4.1. Speech-to-Text (STT) Performance Optimization
Verbal communication (e.g., calling for help, designating a specific person) is a critical component of CPR protocols defined in the CPR certification protocols. We evaluated the system’s STT module to ensure it meets real-time requirements for accurate protocol verification. To identify the optimal balance between recognition accuracy and processing speed, we first benchmarked five variants of the Whisper model. Key performance metrics included word error rate (WER), where lower is better, and real-time factor (RTF), defined as the ratio of processing time to audio duration.
As presented in
Table 2, experimental benchmarking indicated that the ‘Medium’ model achieved the lowest WER (2.9%), ensuring high accuracy for capturing critical medical terminology, while maintaining an RTF of 0.50. This signifies that the model can process audio twice as fast as real-time playback. Based on these results, we selected the Medium model as the core engine for our system.

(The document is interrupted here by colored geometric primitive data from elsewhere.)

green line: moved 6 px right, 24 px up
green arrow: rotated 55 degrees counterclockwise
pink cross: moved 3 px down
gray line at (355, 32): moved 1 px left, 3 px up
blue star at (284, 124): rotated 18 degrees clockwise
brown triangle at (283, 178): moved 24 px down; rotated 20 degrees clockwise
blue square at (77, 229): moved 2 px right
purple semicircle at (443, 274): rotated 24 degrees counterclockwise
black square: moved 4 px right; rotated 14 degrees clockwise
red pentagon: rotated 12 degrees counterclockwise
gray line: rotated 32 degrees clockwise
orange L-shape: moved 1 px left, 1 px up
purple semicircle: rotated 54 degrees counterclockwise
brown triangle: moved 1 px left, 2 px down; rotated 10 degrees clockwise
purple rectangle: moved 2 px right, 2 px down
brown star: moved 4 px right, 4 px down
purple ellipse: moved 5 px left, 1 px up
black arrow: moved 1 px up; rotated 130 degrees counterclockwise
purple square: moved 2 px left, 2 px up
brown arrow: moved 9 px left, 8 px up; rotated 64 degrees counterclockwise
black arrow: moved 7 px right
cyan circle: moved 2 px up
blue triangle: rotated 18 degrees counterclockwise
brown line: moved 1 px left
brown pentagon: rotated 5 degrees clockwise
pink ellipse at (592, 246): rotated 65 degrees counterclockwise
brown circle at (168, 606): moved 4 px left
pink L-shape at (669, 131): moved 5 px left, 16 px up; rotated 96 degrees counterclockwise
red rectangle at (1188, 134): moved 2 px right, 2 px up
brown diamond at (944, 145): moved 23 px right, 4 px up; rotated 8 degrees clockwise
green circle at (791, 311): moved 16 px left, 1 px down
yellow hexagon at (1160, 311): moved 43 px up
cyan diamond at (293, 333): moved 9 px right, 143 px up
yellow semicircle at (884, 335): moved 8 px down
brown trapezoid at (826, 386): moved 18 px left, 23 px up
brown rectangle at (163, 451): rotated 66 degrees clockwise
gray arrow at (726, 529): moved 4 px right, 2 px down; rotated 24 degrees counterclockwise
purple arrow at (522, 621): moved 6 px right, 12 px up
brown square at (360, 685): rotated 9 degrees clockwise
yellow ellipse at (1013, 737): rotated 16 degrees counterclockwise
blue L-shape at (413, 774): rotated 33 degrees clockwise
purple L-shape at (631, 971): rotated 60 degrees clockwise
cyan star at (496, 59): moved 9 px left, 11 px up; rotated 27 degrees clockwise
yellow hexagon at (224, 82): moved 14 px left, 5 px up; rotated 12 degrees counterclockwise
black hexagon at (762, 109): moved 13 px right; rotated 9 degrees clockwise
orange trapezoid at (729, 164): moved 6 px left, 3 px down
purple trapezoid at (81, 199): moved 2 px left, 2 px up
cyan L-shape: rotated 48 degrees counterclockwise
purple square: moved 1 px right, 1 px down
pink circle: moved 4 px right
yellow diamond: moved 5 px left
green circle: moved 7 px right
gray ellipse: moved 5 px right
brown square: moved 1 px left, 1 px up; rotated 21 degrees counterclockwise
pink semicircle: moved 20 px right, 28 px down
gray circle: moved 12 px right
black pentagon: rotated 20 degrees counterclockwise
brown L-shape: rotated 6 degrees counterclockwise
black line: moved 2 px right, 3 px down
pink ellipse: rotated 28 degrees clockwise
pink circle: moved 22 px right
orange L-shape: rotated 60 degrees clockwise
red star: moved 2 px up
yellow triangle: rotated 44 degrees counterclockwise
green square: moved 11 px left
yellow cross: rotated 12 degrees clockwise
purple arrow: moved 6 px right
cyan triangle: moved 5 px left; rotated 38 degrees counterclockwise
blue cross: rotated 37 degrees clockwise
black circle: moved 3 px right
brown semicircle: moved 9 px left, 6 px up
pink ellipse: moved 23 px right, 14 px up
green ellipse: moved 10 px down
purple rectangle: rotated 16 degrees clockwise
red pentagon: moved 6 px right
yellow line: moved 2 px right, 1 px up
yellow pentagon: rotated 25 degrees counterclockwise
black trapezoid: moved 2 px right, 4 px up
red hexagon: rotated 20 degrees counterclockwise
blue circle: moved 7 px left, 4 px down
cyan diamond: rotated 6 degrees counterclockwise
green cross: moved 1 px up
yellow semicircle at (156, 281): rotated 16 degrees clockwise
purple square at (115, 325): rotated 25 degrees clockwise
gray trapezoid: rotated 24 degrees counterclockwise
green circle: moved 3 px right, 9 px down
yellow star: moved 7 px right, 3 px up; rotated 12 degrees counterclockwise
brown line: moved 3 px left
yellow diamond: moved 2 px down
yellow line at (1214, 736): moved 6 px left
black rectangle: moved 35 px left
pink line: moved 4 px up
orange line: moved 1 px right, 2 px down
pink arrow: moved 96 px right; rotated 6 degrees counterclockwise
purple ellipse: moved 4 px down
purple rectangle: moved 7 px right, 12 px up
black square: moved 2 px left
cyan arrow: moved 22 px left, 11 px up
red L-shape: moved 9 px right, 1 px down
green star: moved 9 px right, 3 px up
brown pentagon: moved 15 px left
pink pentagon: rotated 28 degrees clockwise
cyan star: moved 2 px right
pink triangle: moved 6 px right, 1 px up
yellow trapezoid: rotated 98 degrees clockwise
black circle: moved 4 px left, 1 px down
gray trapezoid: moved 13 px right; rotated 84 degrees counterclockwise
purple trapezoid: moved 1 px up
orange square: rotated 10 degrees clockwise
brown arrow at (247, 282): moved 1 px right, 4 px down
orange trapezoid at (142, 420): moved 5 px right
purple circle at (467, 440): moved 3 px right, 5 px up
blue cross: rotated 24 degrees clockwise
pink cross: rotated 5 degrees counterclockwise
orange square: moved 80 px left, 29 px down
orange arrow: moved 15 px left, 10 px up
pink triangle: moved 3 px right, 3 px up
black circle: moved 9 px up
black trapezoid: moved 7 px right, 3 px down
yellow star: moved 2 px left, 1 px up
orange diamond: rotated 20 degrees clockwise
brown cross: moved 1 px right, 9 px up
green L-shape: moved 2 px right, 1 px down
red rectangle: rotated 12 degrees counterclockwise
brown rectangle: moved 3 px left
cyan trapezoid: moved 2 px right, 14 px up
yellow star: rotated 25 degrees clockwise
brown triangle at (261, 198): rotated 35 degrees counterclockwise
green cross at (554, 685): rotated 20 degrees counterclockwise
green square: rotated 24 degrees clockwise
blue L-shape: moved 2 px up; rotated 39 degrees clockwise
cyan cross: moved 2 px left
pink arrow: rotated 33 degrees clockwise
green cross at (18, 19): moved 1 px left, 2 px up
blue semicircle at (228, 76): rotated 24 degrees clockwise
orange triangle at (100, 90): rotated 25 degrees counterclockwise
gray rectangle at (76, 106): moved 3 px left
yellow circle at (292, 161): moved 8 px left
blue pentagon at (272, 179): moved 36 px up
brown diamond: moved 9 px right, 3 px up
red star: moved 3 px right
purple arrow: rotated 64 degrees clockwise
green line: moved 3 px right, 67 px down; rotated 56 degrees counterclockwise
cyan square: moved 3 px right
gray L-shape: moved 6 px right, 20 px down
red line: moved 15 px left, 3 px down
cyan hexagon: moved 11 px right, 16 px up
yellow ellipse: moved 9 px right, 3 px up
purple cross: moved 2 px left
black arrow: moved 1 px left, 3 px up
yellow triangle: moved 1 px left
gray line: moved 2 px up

To further enhance real-time performance, we deployed the selected Medium model using Faster-Whisper, utilizing CTranslate2 for acceleration. This optimization leverages 8-bit quantization and efficient inference to minimize memory usage and latency. Additionally, a VAD filter was integrated to process only valid speech segments, filtering out background noise.
Finally, we compared the overall system latency and accuracy between the initial sequential processing approach and the proposed concurrent architecture using the optimized Medium model. The results in
Table 3 demonstrate that the proposed architecture drastically reduced the total processing time from 5 s to under 0.5 s and improved recognition accuracy from 50% to 95%. This validates that the Medium model, synergized with Faster-Whisper optimization, provides the necessary speed and reliability for real-time CPR training feedback.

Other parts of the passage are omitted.